# A rigs



## Woolyhogtail (Apr 23, 2016)

Anybody ever thrown an a rig in the surf for trout?


----------



## richg99 (Aug 21, 2004)

I rarely fish the surf, and no, I haven't thrown them in the surf. I have thrown them on freshwater. 

I can tell you that they have a lot of wind resistance. I can't imagine enjoying an hour or two of flinging them against a surf's wind. I don't even like casting them in FW. Apparently, a lot of guys agree with that assessment, from what I've read. 


They were invented for trolling for stripers. I can see why that would be a good use of them.

richg99


----------



## pocfishin (Jan 22, 2006)

Sure, they will work because they imitate a school of baitfish.

But I would not use them in the surf for several reasons:

1. As richg99, stated. Lots of wind resistance during casting.
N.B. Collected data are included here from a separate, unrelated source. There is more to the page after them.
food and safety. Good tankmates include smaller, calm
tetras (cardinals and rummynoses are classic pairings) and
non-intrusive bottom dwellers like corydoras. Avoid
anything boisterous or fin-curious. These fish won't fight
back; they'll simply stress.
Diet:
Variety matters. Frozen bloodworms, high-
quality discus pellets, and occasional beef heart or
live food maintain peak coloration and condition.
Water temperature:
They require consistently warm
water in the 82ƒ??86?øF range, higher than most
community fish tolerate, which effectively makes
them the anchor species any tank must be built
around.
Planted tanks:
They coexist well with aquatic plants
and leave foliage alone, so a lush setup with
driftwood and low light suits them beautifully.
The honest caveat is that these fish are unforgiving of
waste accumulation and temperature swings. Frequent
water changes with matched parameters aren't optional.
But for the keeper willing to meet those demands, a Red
If you gonna throw them all day, then you need a fishing rod designed specifically for them to get distance and to lessen wear/tear on your shoulder.

2. If a toothy critter (shark, spanish mack, bluefish) hits it......bye, bye lots of hardware.

3. If you hook a trout/redfish, you have extra hooks flailing about as you try to unhook your fish. Way too risky for me while standing in waist deep water and getting hit by crashing waves.


----------



## richg99 (Aug 21, 2004)

Walmart sells a pretty inexpensive A-rig setup. You might want to buy one to try it. richg99


----------